In [1]:
from pyspark.sql import SparkSession

spark = SparkSession \
    .builder \
    .appName("Python Spark SQL basic example") \
    .config("spark.some.config.option", "some-value") \
    .getOrCreate()

In [2]:
df = spark.read.json("gente.json")

In [3]:
df.show()

+----+-------+
| age|   name|
+----+-------+
|null|Michael|
|  30|   Andy|
|  30|   Mary|
|  19| Justin|
+----+-------+



In [4]:
df.printSchema()

root
 |-- age: long (nullable = true)
 |-- name: string (nullable = true)



In [5]:
df.select("name").show()

+-------+
|   name|
+-------+
|Michael|
|   Andy|
|   Mary|
| Justin|
+-------+



In [6]:
df.select(df['name'], df['age'] + 1).show()

+-------+---------+
|   name|(age + 1)|
+-------+---------+
|Michael|     null|
|   Andy|       31|
|   Mary|       31|
| Justin|       20|
+-------+---------+



In [7]:
df.filter(df['age'] > 21).show()

+---+----+
|age|name|
+---+----+
| 30|Andy|
| 30|Mary|
+---+----+



In [8]:
df.groupBy("age").count().show()

+----+-----+
| age|count|
+----+-----+
|  19|    1|
|null|    1|
|  30|    2|
+----+-----+



In [9]:
df.createOrReplaceTempView("people")

In [10]:
sqlDF = spark.sql("SELECT * FROM people")
sqlDF.show()

+----+-------+
| age|   name|
+----+-------+
|null|Michael|
|  30|   Andy|
|  30|   Mary|
|  19| Justin|
+----+-------+



In [11]:
from pyspark.sql import Row

sc = spark.sparkContext

# Cargar un fichero de texto y convertir cada fila a Row.
lines = sc.textFile("gente.txt")
parts = lines.map(lambda l: l.split(","))
people = parts.map(lambda p: Row(name=p[0], age=int(p[1])))
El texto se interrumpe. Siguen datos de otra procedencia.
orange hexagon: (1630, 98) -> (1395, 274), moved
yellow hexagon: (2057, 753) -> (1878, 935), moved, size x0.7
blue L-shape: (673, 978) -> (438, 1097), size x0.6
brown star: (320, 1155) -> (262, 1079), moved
# Crear el dataframe (infiriendo el esquema)
dfPeople = spark.createDataFrame(people)

# Registrar el DataFrame como tabla.
dfPeople.createOrReplaceTempView("people")

# Ejecutar SQL
teenagers = spark.sql("SELECT name FROM people WHERE age >= 13 AND age <= 19")

teenagers.show()

+------+
|  name|
+------+
|Justin|
+------+



In [12]:
# Importar tipos de datos
from pyspark.sql.types import *

sc = spark.sparkContext

# Cargar un fichero de texto y convertir cada fila en una tupla
lines = sc.textFile("gente.txt")
parts = lines.map(lambda l: l.split(","))
# Cada línea se convierte en una tupla
people = parts.map(lambda p: (p[0], int(p[1])))

# Crear el esquema
fields = [StructField("name", StringType(), True), StructField("age", IntegerType(), True)]
schema = StructType(fields)

# Crear el dataframe aplicando el esquema al RDD
dfPeople = spark.createDataFrame(people, schema)

# Registrar el DataFrame como tabla
dfPeople.createOrReplaceTempView("people")

# Ejecutar SQL
results = spark.sql("SELECT name,age FROM people")

results.show()

+-------+---+
|   name|age|
+-------+---+
|Michael| 29|
|   Andy| 30|
| Justin| 19|
+-------+---+